__Extracted material__
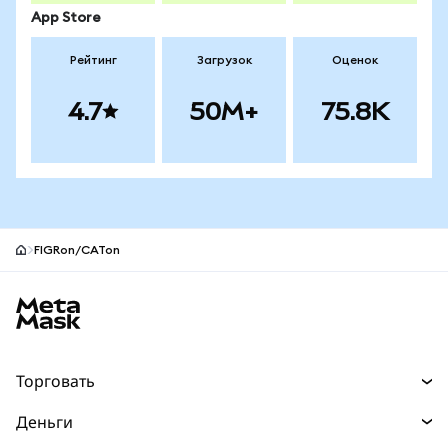
App Store
Рейтинг
Загрузок
Оценок
4.7
50M+
75.8K
FIGRon/CATon
Нижний колонтитул сайта MetaMask
Торговать
Торговля
Деньги
Swaps
Покупайте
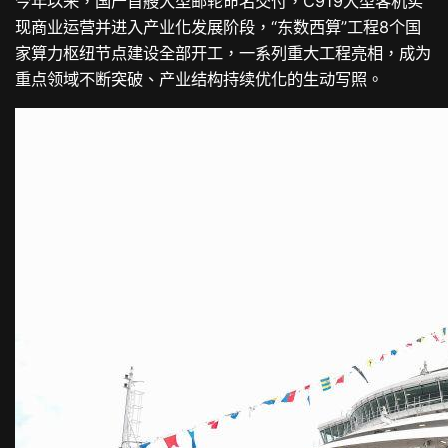
今年以来，国产首艘大型邮轮命名交付，C919大型客机实
现商业运营并进入产业化发展阶段，“东数西算”工程8个国
家算力枢纽节点建设全部开工，一系列重大工程亮相，成为
重点领域不断突破、产业结构持续优化的生动写照。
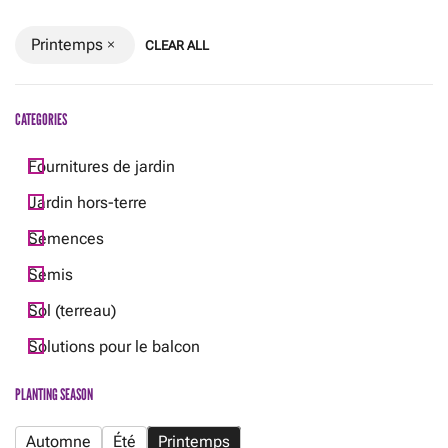
Printemps
CLEAR ALL
CATEGORIES
Fournitures de jardin
Jardin hors-terre
Semences
Semis
Sol (terreau)
Solutions pour le balcon
PLANTING SEASON
Automne
Été
Printemps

__Required work__
Starting at the line that contains "今年以来，国产首艘大型邮轮命名交付，C919大型客机实", return every line through the end of the records above exactly as written, and return no pictures.

__Response for this exercise__
今年以来，国产首艘大型邮轮命名交付，C919大型客机实
现商业运营并进入产业化发展阶段，“东数西算”工程8个国
家算力枢纽节点建设全部开工，一系列重大工程亮相，成为
重点领域不断突破、产业结构持续优化的生动写照。
Printemps
CLEAR ALL
CATEGORIES
Fournitures de jardin
Jardin hors-terre
Semences
Semis
Sol (terreau)
Solutions pour le balcon
PLANTING SEASON
Automne
Été
Printemps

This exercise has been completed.